Как заметил Вольтер, в бессмертие отбывают с неболь­шим багажом, а я все поглядываю на стопки чистой бума­ги и щедро припасенные конторские книги, и в душе тле­ет беспокойство, что они могут остаться незаполненными. Я уже так же, как Пришвин, тревожусь и маюсь тем, что могу уйти, не сказав большого человеческого Слова.

Как бы утешает Парандовский в своей «Алхимии сло­ва»: «Наиболее признаны книги, как правило, наименее читанные», И все же не мешало бы оставить еще одну, пусть и непризнанную, и мало читанную, а только написанную.

Многие литераторы и философы древности живут только в цитатах своих оппонентов. Где и в чем останемся жить мы, христианские белорусские литераторы, если без ос­татка истребят наше святое Слово?

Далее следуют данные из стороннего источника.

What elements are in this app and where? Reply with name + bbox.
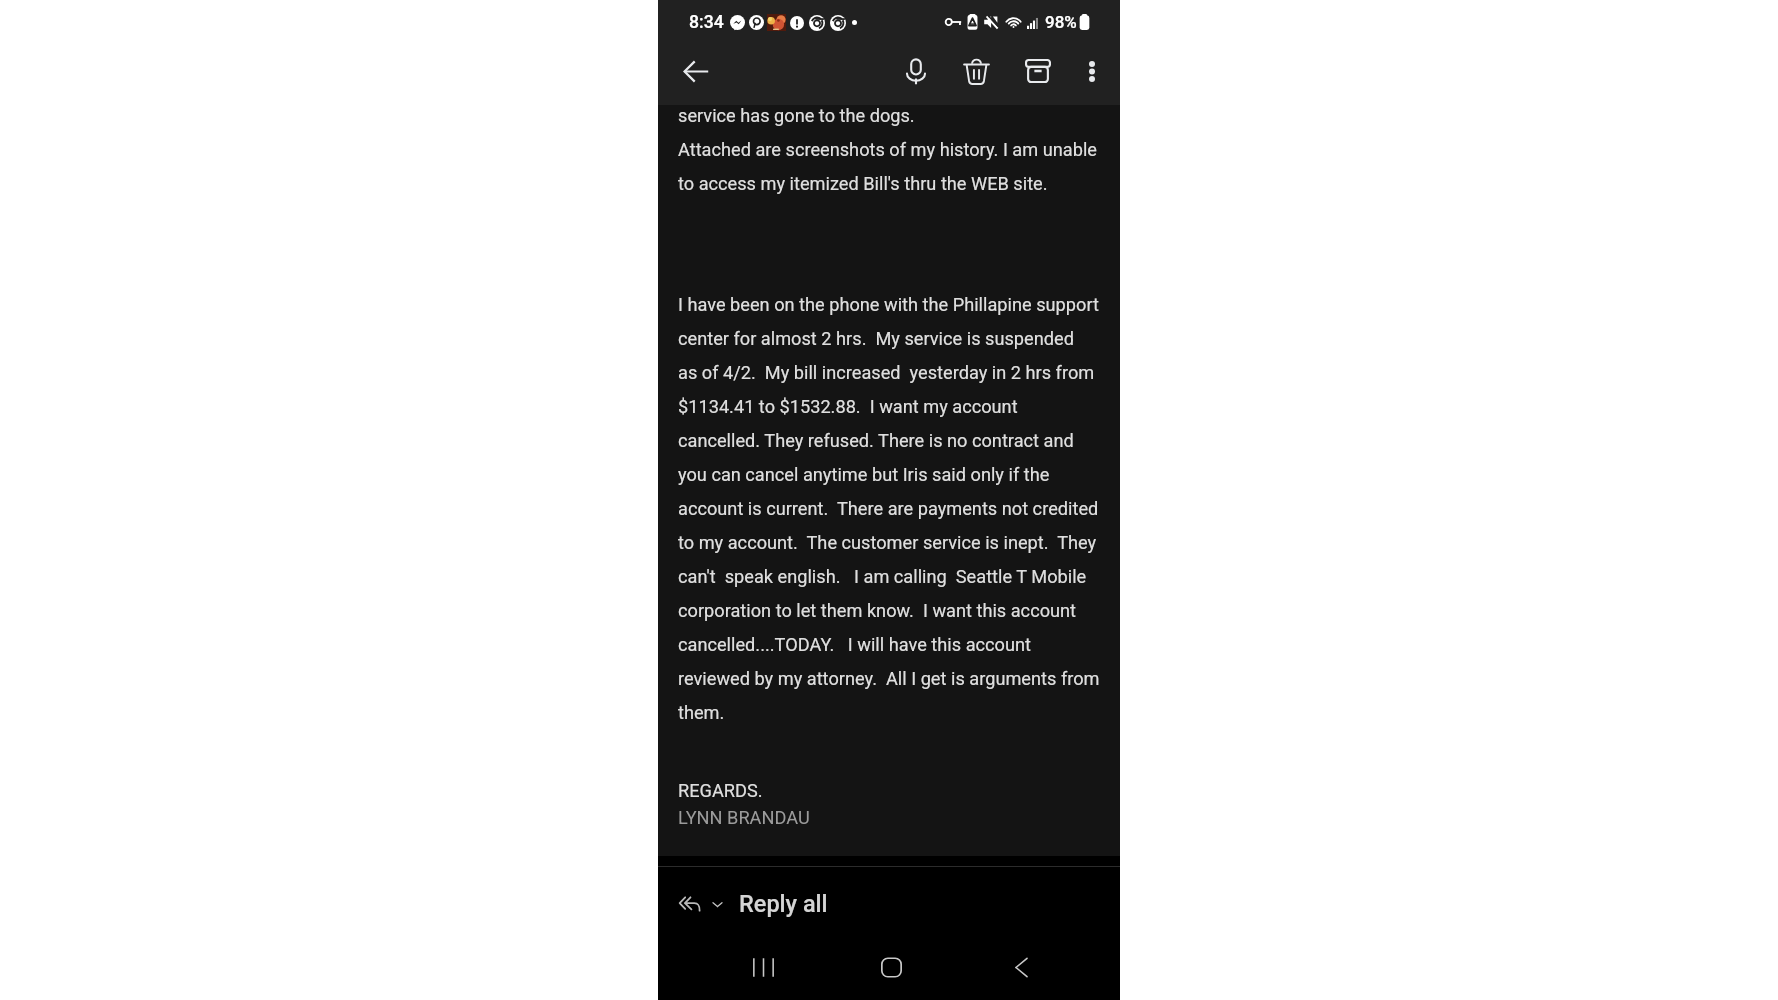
staticText: I have been on the phone with the Philla… <box>678 284 1099 318</box>
staticText: Reply all <box>739 890 828 918</box>
staticText: REGARDS. <box>678 776 763 803</box>
button[interactable]: Back <box>997 943 1045 991</box>
staticText: to access my itemized Bill's thru the WE… <box>678 163 1048 197</box>
staticText: account is current. There are payments n… <box>678 488 1099 522</box>
button[interactable]: More options <box>1070 49 1114 93</box>
button[interactable]: Recent apps <box>739 943 787 991</box>
staticText: as of 4/2. My bill increased yesterday i… <box>678 352 1095 386</box>
staticText: Attached are screenshots of my history. … <box>678 129 1097 163</box>
button[interactable]: Archive <box>1016 49 1060 93</box>
staticText: them. <box>678 692 725 726</box>
staticText: corporation to let them know. I want thi… <box>678 590 1077 624</box>
staticText: center for almost 2 hrs. My service is s… <box>678 318 1074 352</box>
staticText: 98% <box>1045 12 1077 32</box>
staticText: $1134.41 to $1532.88. I want my account <box>678 386 1018 420</box>
staticText: cancelled....TODAY. I will have this acc… <box>678 624 1031 658</box>
staticText: 8:34 <box>689 12 724 33</box>
staticText: reviewed by my attorney. All I get is ar… <box>678 658 1100 692</box>
button[interactable]: Back <box>674 49 718 93</box>
staticText: you can cancel anytime but Iris said onl… <box>678 454 1050 488</box>
button[interactable]: Reply all <box>666 880 840 928</box>
staticText: LYNN BRANDAU <box>678 803 810 830</box>
button[interactable]: Home <box>867 943 915 991</box>
staticText: service has gone to the dogs. <box>678 95 915 129</box>
staticText: to my account. The customer service is i… <box>678 522 1097 556</box>
button[interactable]: Voice search <box>894 49 938 93</box>
staticText: cancelled. They refused. There is no con… <box>678 420 1074 454</box>
staticText: can't speak english. I am calling Seattl… <box>678 556 1087 590</box>
button[interactable]: Delete <box>954 49 998 93</box>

Как иным нехристям хочется возвратить нас в состоя­ние греховности и дикости! Вандализм — это тоже резуль­тат чьей-то деятельности.

Самочувствие хуже некуда. Пью валокордин и не жду уже ни Музы греческой, ни Камены римской — никаких богинь вдохновения и поэзии.

Тонюсенькая ниточка, ухватившись за которую, хотел вытащить клубок рассказа, безнадежно оборвалась,

Говорят: пока живу — надеюсь. Но как мало уже их, надежд.

Память подсунула календарный листок 1969 года: пред­рождественская заснеженная Варакомщина, зеленовато-белые замерзшие окна соседней хаты. И уже никого нет ни в нашей хате, ни в той, соседней.

Все на Божьем свете полно алогичности и противоре­чий. Это понял еще Колумб: чтобы открыть Восток, он поплыл на Запад.

И то, что ты сделал, тебе не пойдет в заслугу: Новый Свет, открытый Колумбом, был назван в честь Америго Веспуччи, высадившегося на берегу нового континента много позднее.